C’est certain, Eveline Widmer-Schlumpf jouit d’un bonus à vie pour avoir accepté d’être la tombeuse de Christoph Blocher. En disant oui contre toute attente, elle a sauvé le pays, pense une «Suisse républicaine» sensible aux coups de gueule d’un Pascal Couchepin qui accusait son ancien collègue de menacer la démocratie. A s’inventer un rôle messianique totalement unschweizerich, le champion de l’UDC était devenu intolérable au gouvernement, pas seulement pour le parlement. Peu importe la situation malsaine que la Grisonne a créée en acceptant son élection contre l’avis de son parti; peu importent son bilan contrasté, ses défauts et ses erreurs: pour ces Suisses, l’héroïne de Felsberg mérite une reconnaissance éternelle.

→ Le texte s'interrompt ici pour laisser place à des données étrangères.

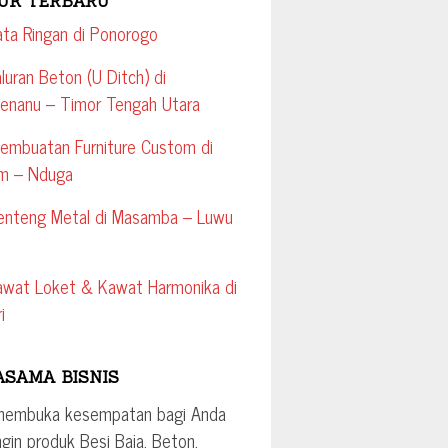
UK TERBARU
ata Ringan di Ponorogo
aluran Beton (U Ditch) di
enanu – Timor Tengah Utara
embuatan Furniture Custom di
m – Nduga
Genteng Metal di Masamba – Luwu
awat Loket & Kawat Harmonika di
i
ASAMA BISNIS
membuka kesempatan bagi Anda
ngin produk Besi Baja, Beton,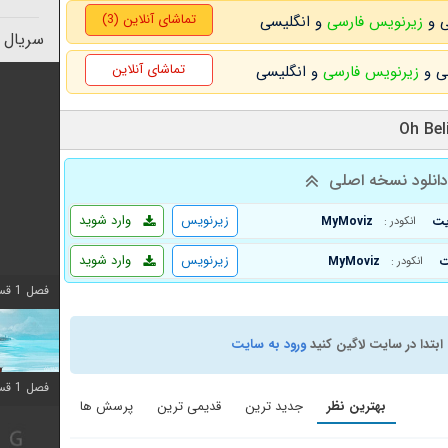
تماشای آنلاین (3)
زیرنویس فارسی
و انگلیسی
سریال 
تماشای آنلاین
زیرنویس فارسی
و انگلیسی
انلود نسخه اصلی
زیرنویس
وارد شوید
MyMoviz
انکودر :
زیرنویس
وارد شوید
MyMoviz
انکودر :
فصل 1 قسمت 10 اضافه شد
ابتدا در سایت لاگین کنید
ورود به سایت
فصل 1 قسمت 10 اضافه شد
بهترین نظر
جدید ترین
قدیمی ترین
پرسش ها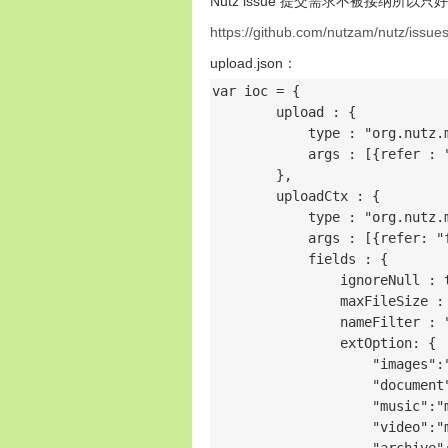
Nutz issue 提交需求不被接纳所
https://github.com/nutzam/nutz/issue
upload.json：
var ioc = {

        upload : {

            type : "org.nutz.m
            args : [{refer : "
        },

        uploadCtx : {

            type : "org.nutz.m
            args : [{refer: "f
            fields : {

                ignoreNull : t
                maxFileSize : 
                nameFilter : 
                extOption: {

                    "images":"
                    "document
                    "music":"m
                    "video":"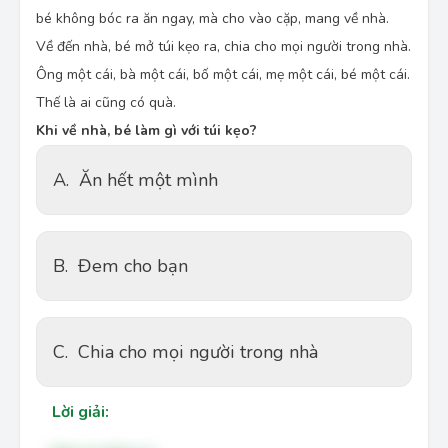
bé không bóc ra ăn ngay, mà cho vào cặp, mang về nhà.
Về đến nhà, bé mở túi kẹo ra, chia cho mọi người trong nhà.
Ông một cái, bà một cái, bố một cái, mẹ một cái, bé một cái.
Thế là ai cũng có quà.
Khi về nhà, bé làm gì với túi kẹo?
A.
Ăn hết một mình
B.
Đem cho bạn
C.
Chia cho mọi người trong nhà
Lời giải: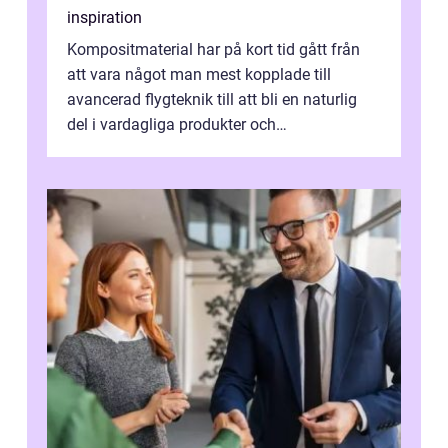
inspiration
Kompositmaterial har på kort tid gått från
att vara något man mest kopplade till
avancerad flygteknik till att bli en naturlig
del i vardagliga produkter och
industrilösningar. Kombinationen av låg vi...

Un autre ressort de la popularité d’Eveline Widmer-Schlumpf est qu’elle rassure parce qu’elle est un étrange condensé de suissitude. Une conseillère fédérale hyper-modeste, hyper-travailleuse et hyper-sérieuse, cela plaît dans un pays qui excelle à couper les têtes qui dépassent, et qui survalorise l’effort et le perfectionnisme de préférence au génie et à la créativité. Bourreau de travail, sérieuse, rigoureuse mais aussi obstinée comme savent l’être les juristes, la Grisonne incarne la quintessence de la culture politique helvétique. Elle est en phase avec ce que les Suisses attendent, traditionnellement, de leurs gouvernants: qu’ils administrent le pays, sans esbroufe mais avec efficacité.

L’ancienne membre de l’UDC est de droite, mais pas trop. Elle l’est sans conviction forte ni idéologie marquée, mais tout imprégnée de son enracinement grison. Ce pays des 150 vallées, ce canton compliqué, presque une Suisse miniature, où l’on parle trois langues et où coexistent traditionnellement deux religions, où l’ouverture au monde extérieur qu’apportent les cols est contrebalancée par l’esprit de clocher cultivé dans une foultitude de micro-régions. Ce canton où l’autonomie communale est plus forte que partout ailleurs; où l’attention au particularisme est une seconde nature. Un environnement à la marge, rugueux, qui forge des caractères trempés tout en formant des politiciens à la médiation et à la recherche du plus petit dénominateur commun.

Depuis qu’elle est aux Finances, son terrain de prédilection, Eveline Widmer-Schlumpf n’a plus ce visage mélancolique qu’elle traînait à Justice et police. Elle a retrouvé des couleurs et un peu d’oxygène. Dure en affaires, farouchement indépendante des lobbies, résistante aux pressions, intègre et solitaire, elle joue son va-tout. Et les Suisses le pressentent: EWS, ce n’est pas du vent, mais du granit. Mais ce sont les Chambres fédérales qui auront le dernier mot.